Favorite food: Candy
Favorite drink: Chocolate milk
Favorite location: At the playground with his friends
Favorite weather: Just after a thunderstorm, when the sun's coming out and everything smells fresh and brand-new
Favorite color: Sky blue

Least liked food: Cabbage, grapefruit, Brussels sprouts, lima beans
Least liked drink: Vegetable juice and anything grapefruit-flavored
Least liked location: In the corner
Least liked weather: Cold and windy

Favorite person: His dad
Least liked person: His older brother
Friends: Plenty
Relations: Dad, mom, older brother
Enemies: None
Significant other: He's only 6...
Orientation: Gay, but unaware


----------



## Doctor Timewolf (Apr 1, 2010)

Awww... Puppies are so cute.


----------



## Browder (Apr 1, 2010)

Why'd you make him six?


----------



## Duality Jack (Apr 1, 2010)

Browder said:


> Why'd you make him six?


 this


----------



## Artificial Ginger (Apr 1, 2010)

Doctor Timewolf said:


> Awww... Puppies are so cute.


Yus! =3



Browder said:


> Why'd you make him six?


Because for an adult to act cutesy and tailwaggy would just be creepy =(
And I kind of miss being a kid for a number of reasons, all of which I'll keep to myself. So, since I can't go back IRL, I figured I might as well make my character one.
Besides that, I'm not really into cybering, and I figured making him six would prevent people from trying to get one >.>


----------



## Browder (Apr 1, 2010)

Artificial Ginger said:


> Yus! =3
> 
> 
> Because for an adult to act cutesy and tailwaggy would just be creepy =(
> ...



The last reason is very smart.
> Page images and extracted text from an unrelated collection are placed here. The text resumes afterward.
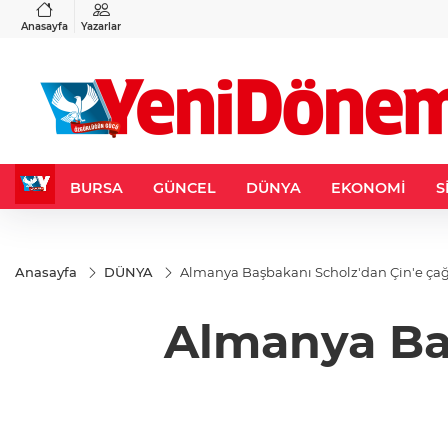
VND
GAU/TRY
3
%-0,22
0,0018
%0,36
6.666,51
%2,68
Anasayfa
Yazarlar
BURSA
GÜNCEL
DÜNYA
EKONOMİ
S
Anasayfa
DÜNYA
Almanya Başbakanı Scholz'dan Çin'e çağ
Almanya Baş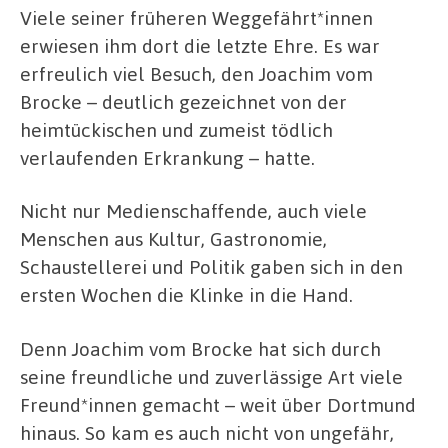
Viele seiner früheren Weggefährt*innen
erwiesen ihm dort die letzte Ehre. Es war
erfreulich viel Besuch, den Joachim vom
Brocke – deutlich gezeichnet von der
heimtückischen und zumeist tödlich
verlaufenden Erkrankung – hatte.
Nicht nur Medienschaffende, auch viele
Menschen aus Kultur, Gastronomie,
Schaustellerei und Politik gaben sich in den
ersten Wochen die Klinke in die Hand.
Denn Joachim vom Brocke hat sich durch
seine freundliche und zuverlässige Art viele
Freund*innen gemacht – weit über Dortmund
hinaus. So kam es auch nicht von ungefähr,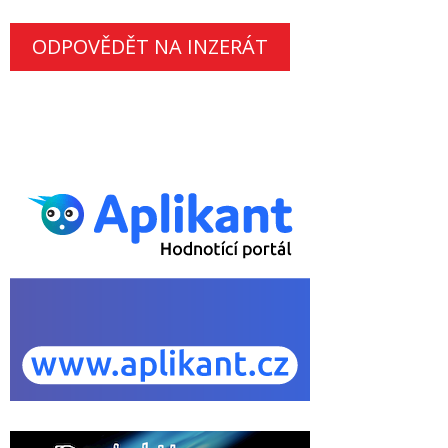
ODPOVĚDĚT NA INZERÁT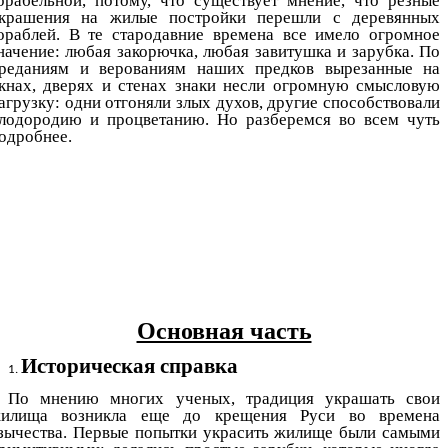
орабельной, потому, что существует мнение, что резные
крашения на жилые постройки перешли с деревянных
ораблей. В те стародавние времена все имело огромное
начение: любая закорючка, любая завитушка и зарубка. По
реданиям и верованиям наших предков вырезанные на
кнах, дверях и стенах знаки несли огромную смысловую
агрузку: одни отгоняли злых духов, другие способствовали
лодородию и процветанию. Но разберемся во всем чуть
одробнее.
Основная часть
Историческая справка
По мнению многих ученых, традиция украшать свои
илища возникла еще до крещения Руси во времена
зычества. Первые попытки украсить жилище были самыми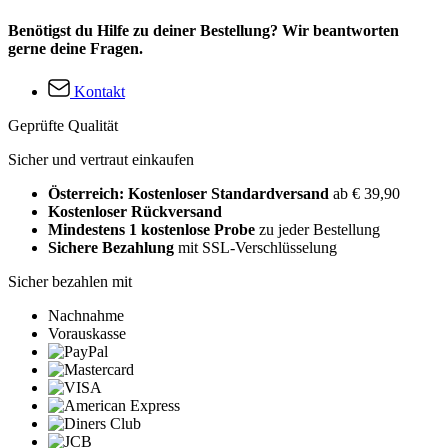
Benötigst du Hilfe zu deiner Bestellung? Wir beantworten
gerne deine Fragen.
Kontakt
Geprüfte Qualität
Sicher und vertraut einkaufen
Österreich: Kostenloser Standardversand
ab € 39,90
Kostenloser Rückversand
Mindestens 1 kostenlose Probe
zu jeder Bestellung
Sichere Bezahlung
mit SSL-Verschlüsselung
Sicher bezahlen mit
Nachnahme
Vorauskasse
Although if it's a dog, I think you have an excuse for the cutesy.


----------



## Willow (Apr 1, 2010)

I'm older than yoooou :3
*wags tail*


----------



## Artificial Ginger (Apr 1, 2010)

WillowWulf said:


> I'm older than yoooou :3
> *wags tail*


Um, so? o.o


----------



## Willow (Apr 1, 2010)

Artificial Ginger said:


> Um, so? o.o


I'm just sayin'


----------



## Lobar (Apr 1, 2010)

Artificial Ginger said:


> Besides that, I'm not really into cybering, and I figured making him six would prevent people from trying to get one >.>



boy did you pick the wrong fandom

cute character, though


----------



## Willow (Apr 1, 2010)

Artificial Ginger said:


> Besides that, I'm not really into cybering, and I figured making him six would prevent people from trying to get one >.>


You gotta tell 'em you not into RP..cuz they'll still try to get you regardless (learned that the hard way...)



Lobar said:


> cute character, though


Agree'd


----------



## Artificial Ginger (Apr 1, 2010)

WillowWulf said:


> You gotta tell 'em you not into RP..cuz they'll still try to get you regardless (learned that the hard way...)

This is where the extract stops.